▶ [Aim of the task]: The part below that opens with the line containing "khi bạn cuộn qua các tập dữ liệu lớn" and closes with the line containing "Доставка по Москв" should be copied exactly, minus any pictures.

[[ Exercise input, beginning ]]

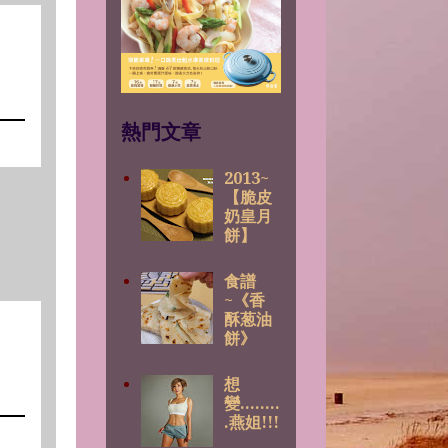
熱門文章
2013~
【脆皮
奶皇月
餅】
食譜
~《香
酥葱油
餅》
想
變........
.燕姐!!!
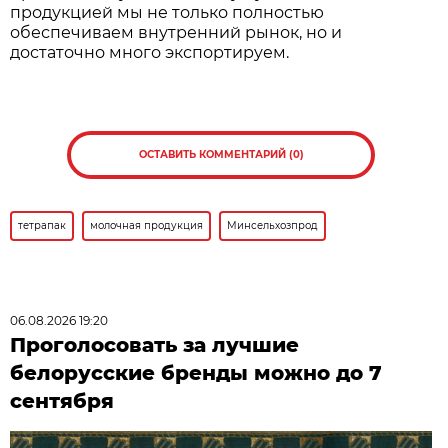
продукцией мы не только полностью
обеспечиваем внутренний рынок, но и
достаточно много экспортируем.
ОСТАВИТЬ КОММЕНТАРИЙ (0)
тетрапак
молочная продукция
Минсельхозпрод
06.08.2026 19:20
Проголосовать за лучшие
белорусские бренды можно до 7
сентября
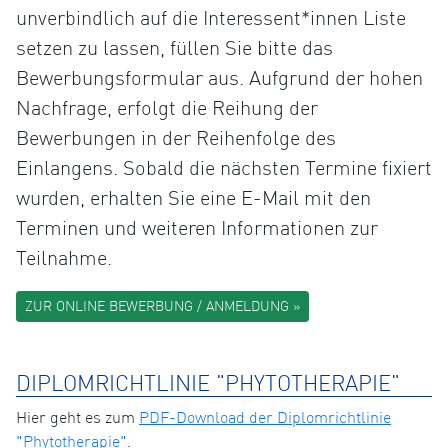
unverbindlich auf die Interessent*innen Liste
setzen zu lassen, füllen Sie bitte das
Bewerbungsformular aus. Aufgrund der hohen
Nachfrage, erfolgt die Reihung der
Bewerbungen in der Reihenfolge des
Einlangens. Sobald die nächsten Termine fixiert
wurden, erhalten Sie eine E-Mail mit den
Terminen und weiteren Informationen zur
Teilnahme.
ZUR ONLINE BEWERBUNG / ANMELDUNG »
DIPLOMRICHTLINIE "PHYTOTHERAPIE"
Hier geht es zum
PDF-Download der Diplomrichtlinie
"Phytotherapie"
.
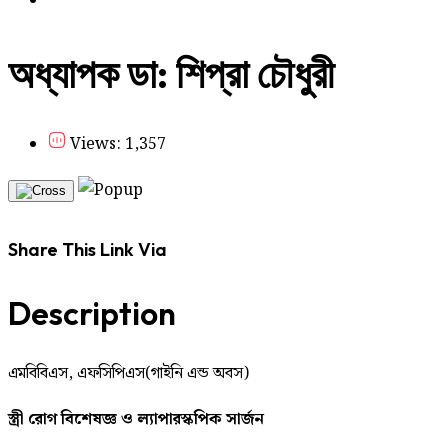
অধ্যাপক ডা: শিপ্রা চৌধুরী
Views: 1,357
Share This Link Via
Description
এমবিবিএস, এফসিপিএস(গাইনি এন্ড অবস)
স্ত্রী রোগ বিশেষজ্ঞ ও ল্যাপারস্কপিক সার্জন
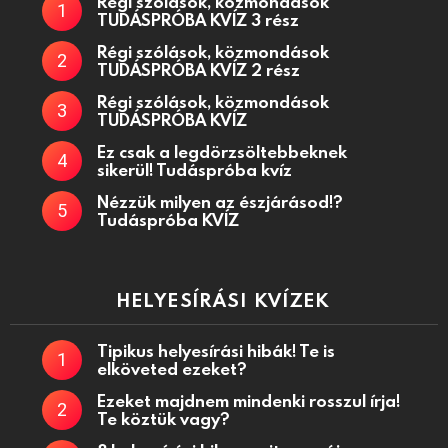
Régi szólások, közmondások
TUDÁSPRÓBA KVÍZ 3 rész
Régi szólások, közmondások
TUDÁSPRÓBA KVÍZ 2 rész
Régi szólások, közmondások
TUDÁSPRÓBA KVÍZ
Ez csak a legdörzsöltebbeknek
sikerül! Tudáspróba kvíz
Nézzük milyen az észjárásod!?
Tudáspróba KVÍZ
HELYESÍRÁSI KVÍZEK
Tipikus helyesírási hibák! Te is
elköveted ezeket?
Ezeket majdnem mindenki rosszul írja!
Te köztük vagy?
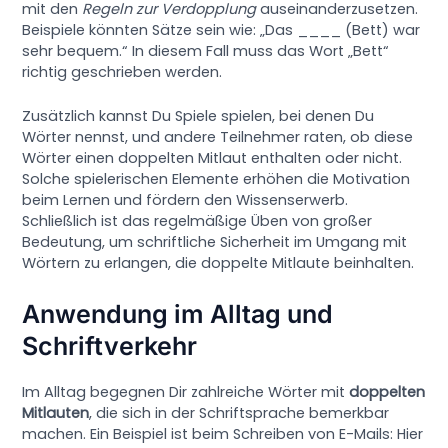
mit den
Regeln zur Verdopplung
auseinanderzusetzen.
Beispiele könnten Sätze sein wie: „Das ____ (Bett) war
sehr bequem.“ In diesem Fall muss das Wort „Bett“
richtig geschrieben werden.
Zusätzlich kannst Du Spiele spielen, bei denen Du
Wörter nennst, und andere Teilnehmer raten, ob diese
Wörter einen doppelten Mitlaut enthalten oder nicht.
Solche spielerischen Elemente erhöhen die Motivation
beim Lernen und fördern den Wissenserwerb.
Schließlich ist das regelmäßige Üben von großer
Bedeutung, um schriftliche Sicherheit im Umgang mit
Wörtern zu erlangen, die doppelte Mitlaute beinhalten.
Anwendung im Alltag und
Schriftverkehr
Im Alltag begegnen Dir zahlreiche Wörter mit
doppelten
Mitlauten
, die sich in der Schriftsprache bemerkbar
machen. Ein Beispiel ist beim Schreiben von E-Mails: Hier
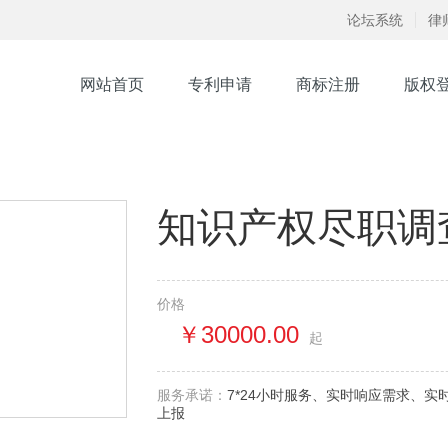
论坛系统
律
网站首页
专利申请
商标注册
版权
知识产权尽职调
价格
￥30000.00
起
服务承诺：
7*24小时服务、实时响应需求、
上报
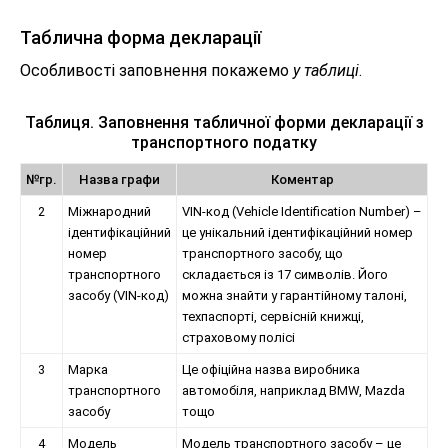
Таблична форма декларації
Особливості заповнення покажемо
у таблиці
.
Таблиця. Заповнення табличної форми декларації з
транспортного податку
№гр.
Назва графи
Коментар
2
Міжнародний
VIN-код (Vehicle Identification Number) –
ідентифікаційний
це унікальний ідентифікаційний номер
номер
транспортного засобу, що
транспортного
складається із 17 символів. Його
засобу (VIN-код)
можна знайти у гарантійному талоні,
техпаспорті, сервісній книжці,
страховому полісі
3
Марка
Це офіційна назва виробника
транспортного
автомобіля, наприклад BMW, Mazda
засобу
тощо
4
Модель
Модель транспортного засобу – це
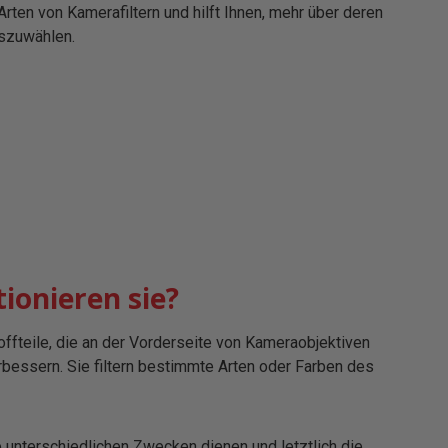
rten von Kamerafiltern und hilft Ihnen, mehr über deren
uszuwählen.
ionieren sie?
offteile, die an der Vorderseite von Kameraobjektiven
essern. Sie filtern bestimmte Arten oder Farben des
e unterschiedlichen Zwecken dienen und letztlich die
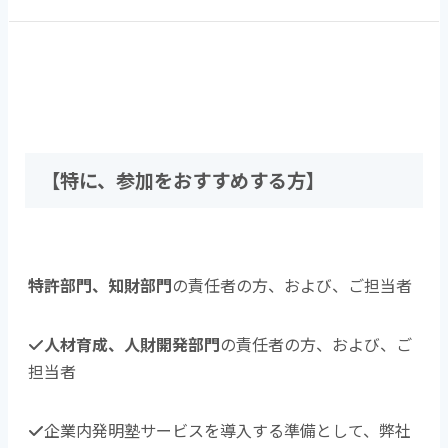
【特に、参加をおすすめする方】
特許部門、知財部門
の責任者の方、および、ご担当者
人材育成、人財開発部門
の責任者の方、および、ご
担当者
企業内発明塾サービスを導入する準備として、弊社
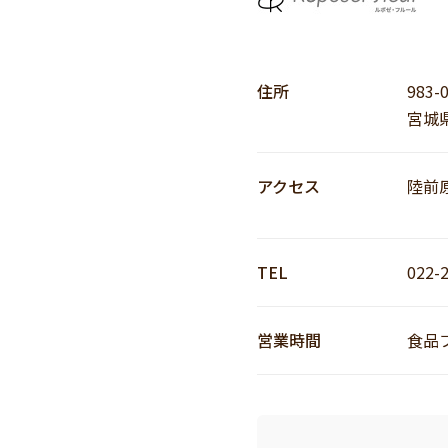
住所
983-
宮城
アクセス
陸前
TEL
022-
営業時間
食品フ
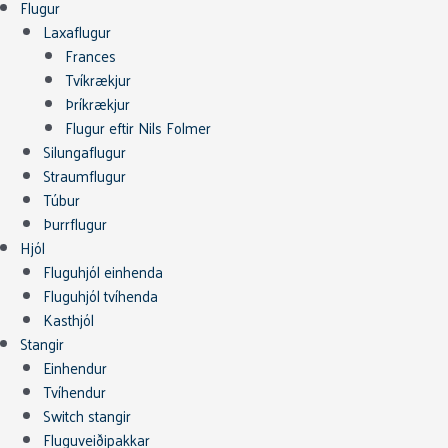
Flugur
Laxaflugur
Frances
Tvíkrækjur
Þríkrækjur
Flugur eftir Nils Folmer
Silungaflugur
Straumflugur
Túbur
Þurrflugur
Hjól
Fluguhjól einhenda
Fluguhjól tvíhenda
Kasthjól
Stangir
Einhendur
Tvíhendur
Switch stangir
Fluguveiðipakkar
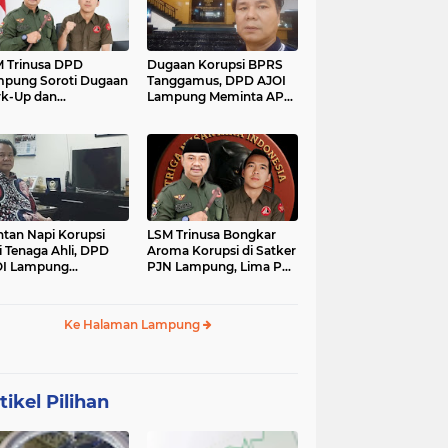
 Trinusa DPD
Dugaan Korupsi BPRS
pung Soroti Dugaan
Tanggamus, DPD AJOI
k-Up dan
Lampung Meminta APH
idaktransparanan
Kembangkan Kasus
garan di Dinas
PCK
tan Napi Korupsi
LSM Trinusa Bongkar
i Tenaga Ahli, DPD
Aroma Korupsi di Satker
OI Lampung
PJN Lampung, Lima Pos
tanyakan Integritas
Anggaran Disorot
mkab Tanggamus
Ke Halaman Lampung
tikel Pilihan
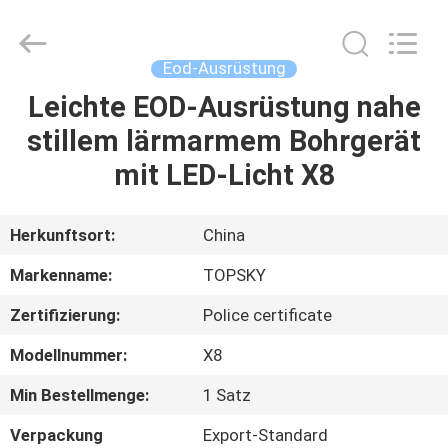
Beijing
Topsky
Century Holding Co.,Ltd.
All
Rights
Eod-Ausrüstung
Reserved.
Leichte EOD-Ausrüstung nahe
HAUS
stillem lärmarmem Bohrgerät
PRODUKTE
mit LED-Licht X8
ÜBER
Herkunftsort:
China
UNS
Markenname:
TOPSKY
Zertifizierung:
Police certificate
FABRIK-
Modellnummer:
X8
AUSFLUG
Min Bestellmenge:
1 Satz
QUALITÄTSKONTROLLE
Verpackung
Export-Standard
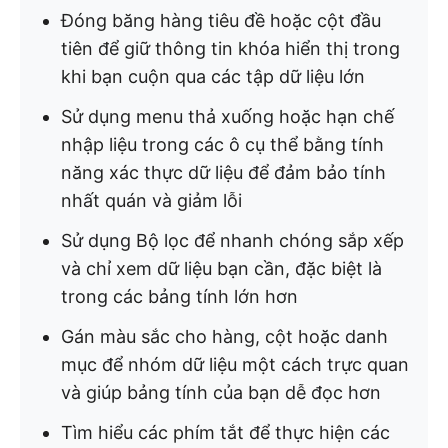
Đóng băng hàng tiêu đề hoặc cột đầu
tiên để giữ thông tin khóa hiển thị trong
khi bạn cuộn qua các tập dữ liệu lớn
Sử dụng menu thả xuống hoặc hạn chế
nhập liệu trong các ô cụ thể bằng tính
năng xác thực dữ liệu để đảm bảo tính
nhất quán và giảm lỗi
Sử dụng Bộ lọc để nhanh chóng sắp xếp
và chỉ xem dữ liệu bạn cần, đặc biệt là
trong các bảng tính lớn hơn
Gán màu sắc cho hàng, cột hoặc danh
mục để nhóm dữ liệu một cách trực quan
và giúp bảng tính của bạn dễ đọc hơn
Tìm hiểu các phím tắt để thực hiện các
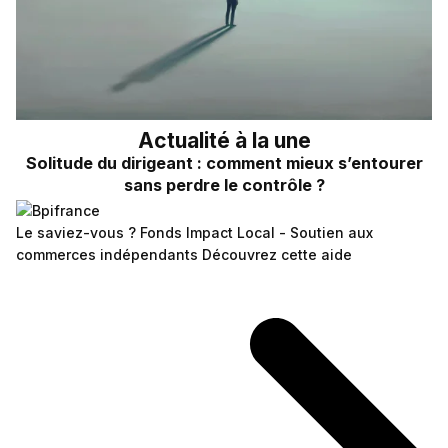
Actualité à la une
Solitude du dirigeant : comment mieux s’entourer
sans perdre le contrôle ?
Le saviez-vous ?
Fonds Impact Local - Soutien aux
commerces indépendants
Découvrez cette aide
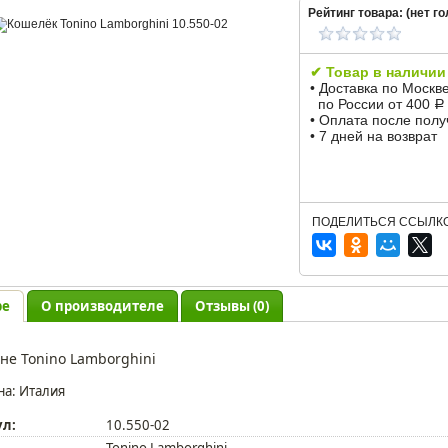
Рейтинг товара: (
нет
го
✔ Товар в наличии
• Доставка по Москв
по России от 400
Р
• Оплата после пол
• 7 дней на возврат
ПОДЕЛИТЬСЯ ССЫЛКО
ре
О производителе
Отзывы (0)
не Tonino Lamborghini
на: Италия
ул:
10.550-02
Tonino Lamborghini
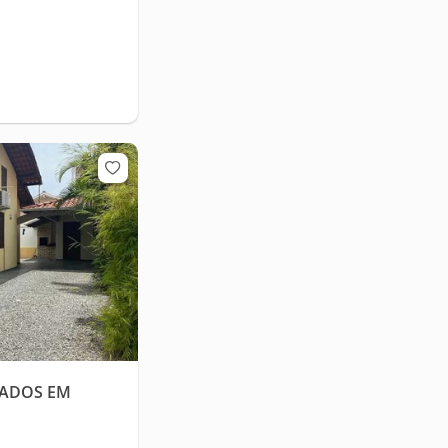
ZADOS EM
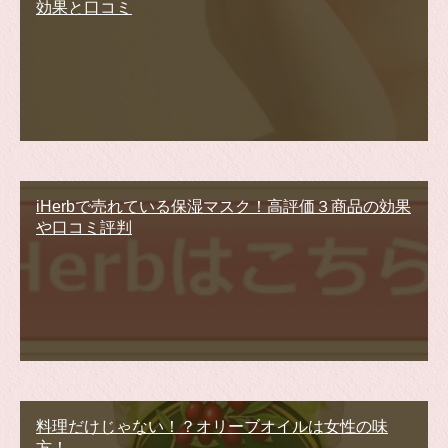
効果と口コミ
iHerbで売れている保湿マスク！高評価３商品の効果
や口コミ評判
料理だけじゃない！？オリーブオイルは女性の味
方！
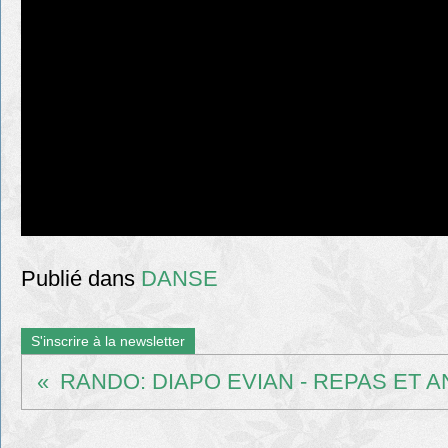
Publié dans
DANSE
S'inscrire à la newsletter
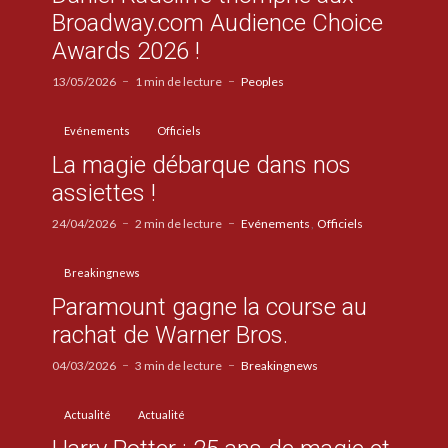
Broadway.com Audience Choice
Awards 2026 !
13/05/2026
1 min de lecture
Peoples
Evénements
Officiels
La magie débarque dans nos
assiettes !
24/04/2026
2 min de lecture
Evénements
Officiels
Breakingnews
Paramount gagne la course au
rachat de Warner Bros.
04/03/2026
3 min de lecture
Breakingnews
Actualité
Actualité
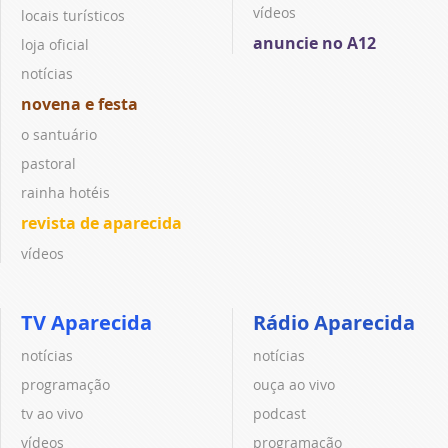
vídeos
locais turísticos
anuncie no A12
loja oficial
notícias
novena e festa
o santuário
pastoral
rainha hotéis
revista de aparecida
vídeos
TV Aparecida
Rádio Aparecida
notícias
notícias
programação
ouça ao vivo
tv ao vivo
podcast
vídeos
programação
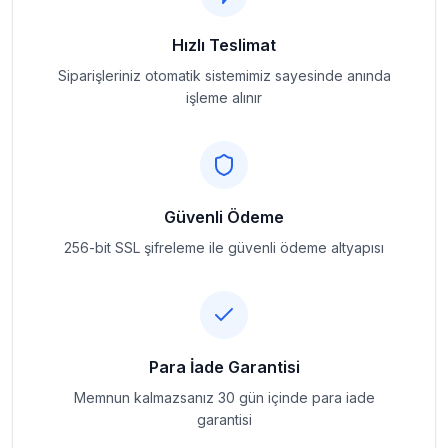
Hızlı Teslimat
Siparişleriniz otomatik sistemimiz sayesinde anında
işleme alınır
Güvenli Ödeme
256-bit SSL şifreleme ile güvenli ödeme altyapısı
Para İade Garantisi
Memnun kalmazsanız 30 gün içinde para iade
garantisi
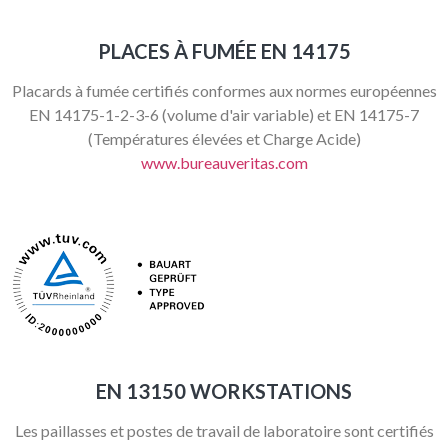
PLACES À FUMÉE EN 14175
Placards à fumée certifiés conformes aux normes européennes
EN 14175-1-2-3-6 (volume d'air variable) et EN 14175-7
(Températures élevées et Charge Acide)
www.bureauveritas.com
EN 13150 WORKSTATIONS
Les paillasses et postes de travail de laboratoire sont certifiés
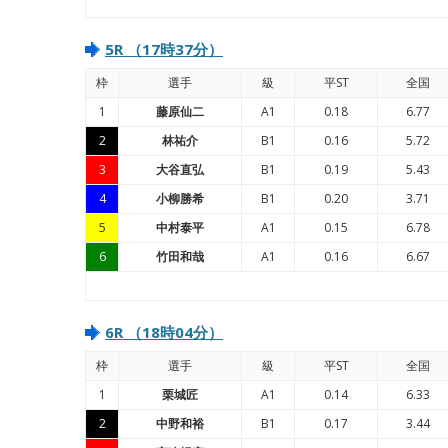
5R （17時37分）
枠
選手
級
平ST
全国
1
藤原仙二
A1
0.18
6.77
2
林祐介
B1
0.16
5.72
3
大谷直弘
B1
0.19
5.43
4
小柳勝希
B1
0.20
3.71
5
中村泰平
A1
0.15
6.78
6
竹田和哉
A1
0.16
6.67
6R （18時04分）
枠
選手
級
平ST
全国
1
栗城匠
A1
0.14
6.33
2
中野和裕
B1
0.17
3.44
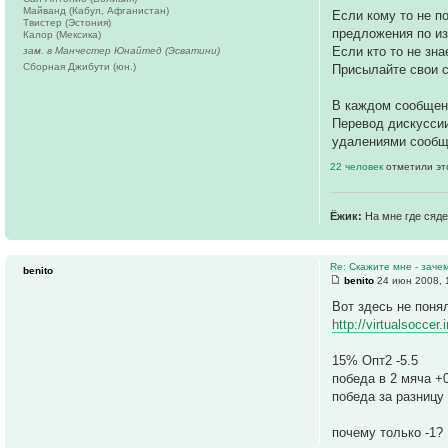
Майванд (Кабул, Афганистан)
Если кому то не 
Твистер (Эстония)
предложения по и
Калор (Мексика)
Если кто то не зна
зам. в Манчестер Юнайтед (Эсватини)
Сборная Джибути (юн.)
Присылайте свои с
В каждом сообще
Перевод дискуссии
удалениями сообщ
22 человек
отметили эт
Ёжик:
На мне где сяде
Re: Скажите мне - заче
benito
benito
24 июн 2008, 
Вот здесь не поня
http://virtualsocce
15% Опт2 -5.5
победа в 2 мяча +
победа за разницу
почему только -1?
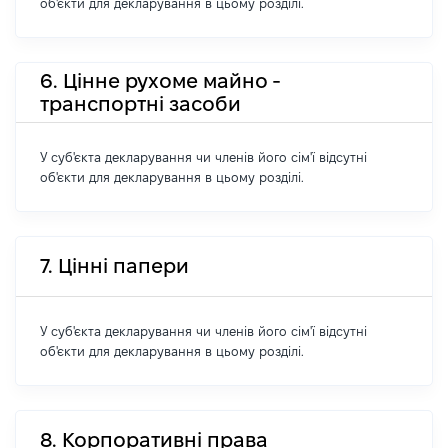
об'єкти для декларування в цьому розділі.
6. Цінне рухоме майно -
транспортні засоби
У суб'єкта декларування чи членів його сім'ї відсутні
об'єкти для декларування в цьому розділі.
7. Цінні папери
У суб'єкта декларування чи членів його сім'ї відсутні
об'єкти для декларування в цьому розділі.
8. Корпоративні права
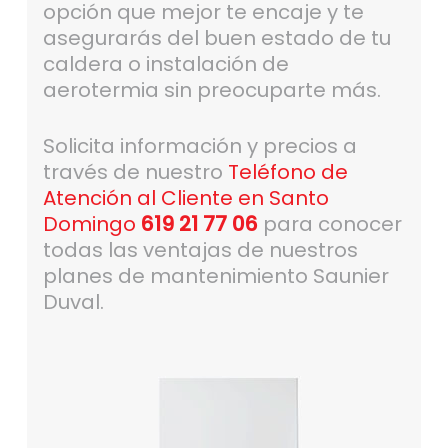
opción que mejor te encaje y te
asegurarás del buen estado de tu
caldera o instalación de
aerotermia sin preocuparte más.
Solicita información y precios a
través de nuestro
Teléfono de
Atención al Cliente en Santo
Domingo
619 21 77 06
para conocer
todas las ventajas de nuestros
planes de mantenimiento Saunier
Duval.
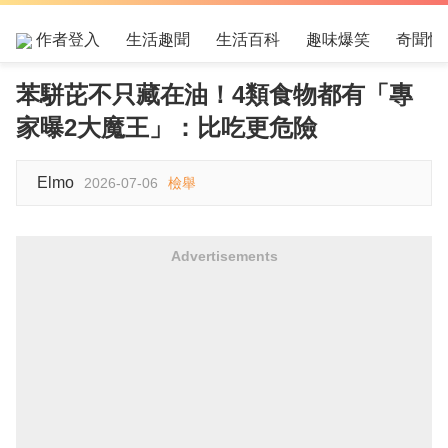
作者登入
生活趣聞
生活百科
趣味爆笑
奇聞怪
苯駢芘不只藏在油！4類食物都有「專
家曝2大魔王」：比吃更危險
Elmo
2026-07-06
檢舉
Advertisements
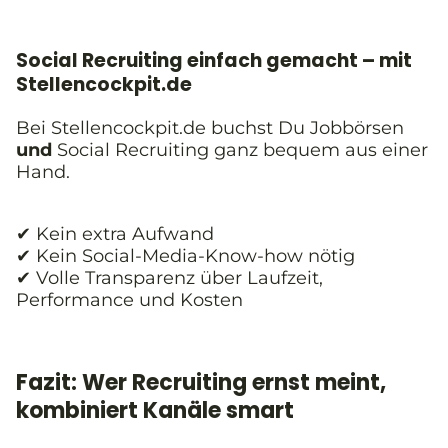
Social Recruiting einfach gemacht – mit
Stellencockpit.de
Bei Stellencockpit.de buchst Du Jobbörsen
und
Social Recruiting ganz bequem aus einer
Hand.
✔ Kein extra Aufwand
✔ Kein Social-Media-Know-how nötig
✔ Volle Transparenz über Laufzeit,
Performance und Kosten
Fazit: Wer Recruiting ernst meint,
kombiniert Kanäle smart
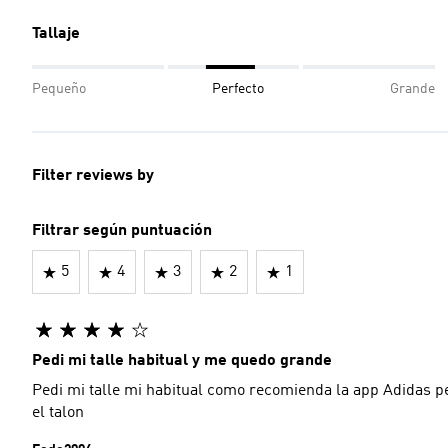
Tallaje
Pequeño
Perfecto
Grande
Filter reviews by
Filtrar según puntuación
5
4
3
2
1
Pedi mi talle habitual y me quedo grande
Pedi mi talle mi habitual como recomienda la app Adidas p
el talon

[[ Exercise input, end ]]

▶ [Written solution]:
khi bạn cuộn qua các tập dữ liệu lớn
Sử dụng menu thả xuống hoặc hạn chế
nhập liệu trong các ô cụ thể bằng tính
năng xác thực dữ liệu để đảm bảo tính
nhất quán và giảm lỗi
Sử dụng Bộ lọc để nhanh chóng sắp xếp
và chỉ xem dữ liệu bạn cần, đặc biệt là
trong các bảng tính lớn hơn
Gán màu sắc cho hàng, cột hoặc danh
mục để nhóm dữ liệu một cách trực quan
và giúp bảng tính của bạn dễ đọc hơn
Tìm hiểu các phím tắt để thực hiện các
Actualité à la une
Solitude du dirigeant : comment mieux s’entourer
sans perdre le contrôle ?
Le saviez-vous ?
Fonds Impact Local - Soutien aux
commerces indépendants
Découvrez cette aide
Рейтинг товара: (
нет
го
✔ Товар в наличии
• Доставка по Москв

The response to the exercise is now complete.